Act of service or Revenge:
Few days back, I was shot with the question: Do you want revenge for whatever happened with you?
For a minute I kept mum. He knew that I don’t want to talk about it anymore so the conversation went off to recent political scene. Later that night, I was pondering, if I want a revenge or look for it. Am I a revenge person?
I have been working on this book called Five love languages by Gary Chapman. I have been reading it off and on for the last three years. It talks about the various languages in which we express our love towards our partner. I had deduced this long back, that my love language is Act of service. I am not a verbal person but I can do nth things for my partner.

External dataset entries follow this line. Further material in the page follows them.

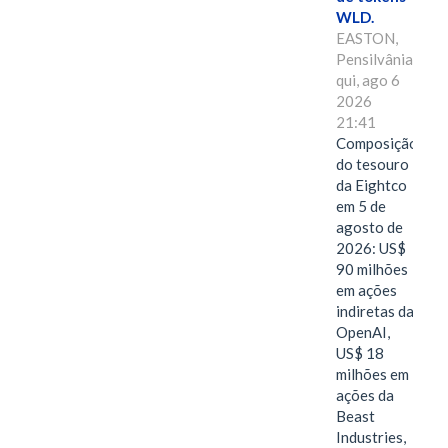
WLD.
EASTON,
Pensilvânia,
qui, ago 6
2026
21:41
Composição
do tesouro
da Eightco
em 5 de
agosto de
2026: US$
90 milhões
em ações
indiretas da
OpenAI,
US$ 18
milhões em
ações da
Beast
Industries,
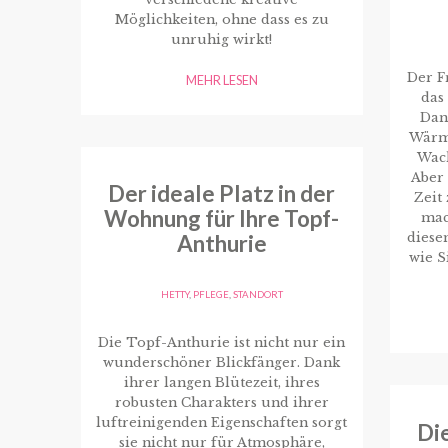
Möglichkeiten, ohne dass es zu
unruhig wirkt!
Der Fr
MEHR LESEN
das
Dan
Wärme
Wac
Aber
Der ideale Platz in der
Zeit
Wohnung für Ihre Topf-
mac
diese
Anthurie
wie S
HETTY
,
PFLEGE
,
STANDORT
Die Topf-Anthurie ist nicht nur ein
wunderschöner Blickfänger. Dank
ihrer langen Blütezeit, ihres
robusten Charakters und ihrer
luftreinigenden Eigenschaften sorgt
Die
sie nicht nur für Atmosphäre,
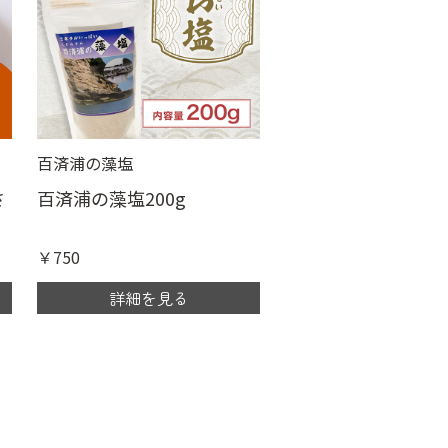
百済浦の藻塩
さ
百済浦の藻塩200g
￥750
詳細を見る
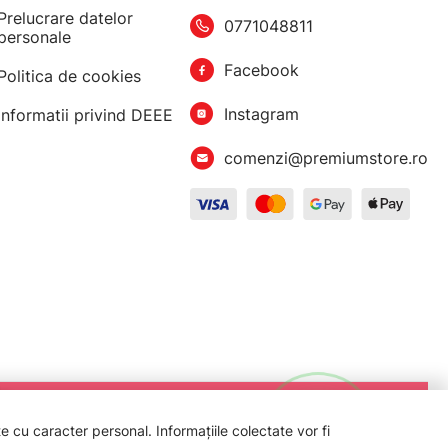
Prelucrare datelor
0771048811
personale
Facebook
Politica de cookies
Instagram
Informatii privind DEEE
comenzi@premiumstore.ro
 cu caracter personal. Informațiile colectate vor fi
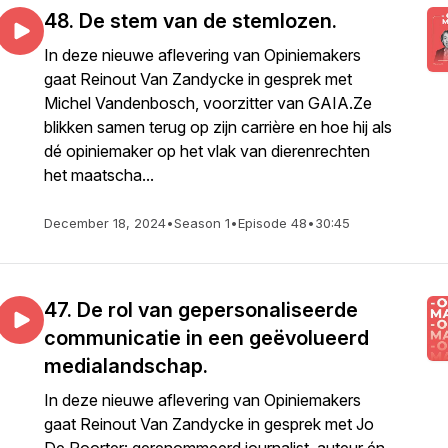
48. De stem van de stemlozen.
In deze nieuwe aflevering van Opiniemakers
gaat Reinout Van Zandycke in gesprek met
Michel Vandenbosch, voorzitter van GAIA.Ze
blikken samen terug op zijn carrière en hoe hij als
dé opiniemaker op het vlak van dierenrechten
het maatscha...
December 18, 2024
•
Season 1
•
Episode 48
•
30:45
47. De rol van gepersonaliseerde
communicatie in een geëvolueerd
medialandschap.
In deze nieuwe aflevering van Opiniemakers
gaat Reinout Van Zandycke in gesprek met Jo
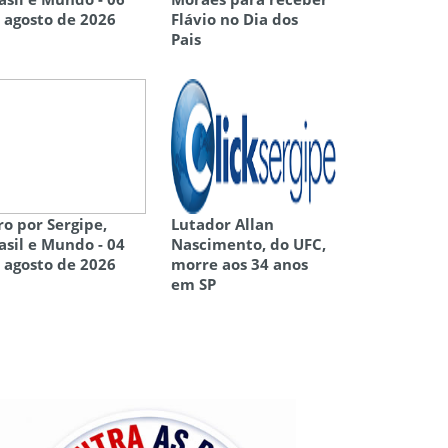
 agosto de 2026
Flávio no Dia dos
Pais
ro por Sergipe,
Lutador Allan
asil e Mundo - 04
Nascimento, do UFC,
 agosto de 2026
morre aos 34 anos
em SP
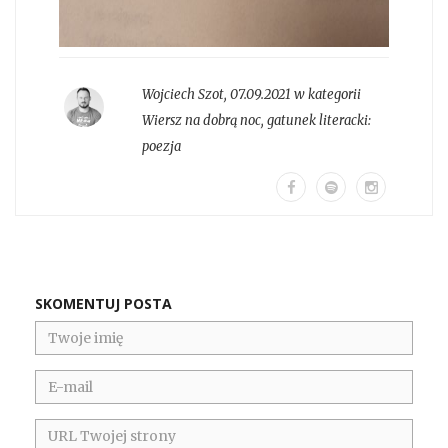
Wojciech Szot
,
07.09.2021 w kategorii
Wiersz na dobrą noc
, gatunek literacki:
poezja
SKOMENTUJ POSTA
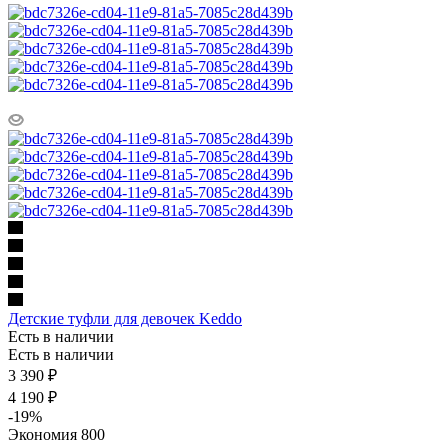
Детские туфли для девочек Keddo
Есть в наличии
Есть в наличии
3 390
₽
4 190
₽
-
19
%
Экономия
800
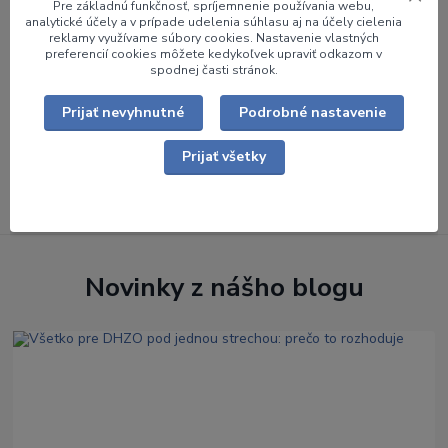
Pre základnú funkčnosť, spríjemnenie používania webu,
analytické účely a v prípade udelenia súhlasu aj na účely cielenia
reklamy využívame súbory cookies. Nastavenie vlastných
Už 24 rokov na trhu
preferencií cookies môžete kedykoľvek upraviť odkazom v
spodnej časti stránok.
Viac ako 22 000 zákazníkov
Prijať nevyhnutné
Podrobné nastavenie
Cez 7000 produktov na eshope
Prijať všetky
Autorizovaný záručný a pozáručný servis
Novinky z nášho blogu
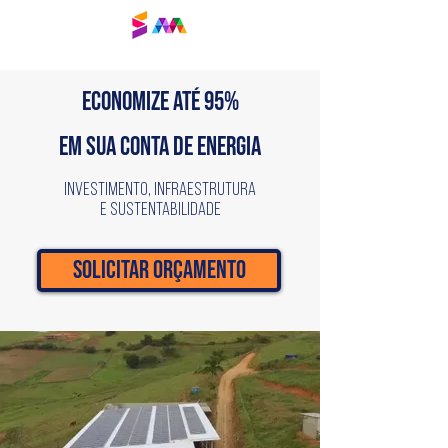
Solar Martins
ECONOMIZE ATÉ 95%
EM SUA CONTA DE ENERGIA
Investimento, infraestrutura
e sustentabilidade
SOLICITAR ORÇAMENTO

In past three years, I had been charged by my partner that I take revenge and I had always slashed those beliefs with my bitter tone of words. Somehow I understood it now, that it was deficit in understanding part for both of us. Stating an example, I used to prepare lunch pack (for work) for my partner which I gradually stopped in later stages of relationship.
What interpretated was that out of REVENGE I had stopped preparing lunch or milk in the morning. No matter how hard I try to convince that it was not an act of revenge.
Today, I see that it was dying love. I was unable to express my love language. It was out of love I used to prepare a lunch pack every busy morning. As that love died, I stopped from within.
Coming to Revenge, I don’t think I am a revenge person. Yes I have cursed in my weirdest dreams I regret of. But an act of Revenge never occurred to me. May be, time to find out my language to express REVENGE.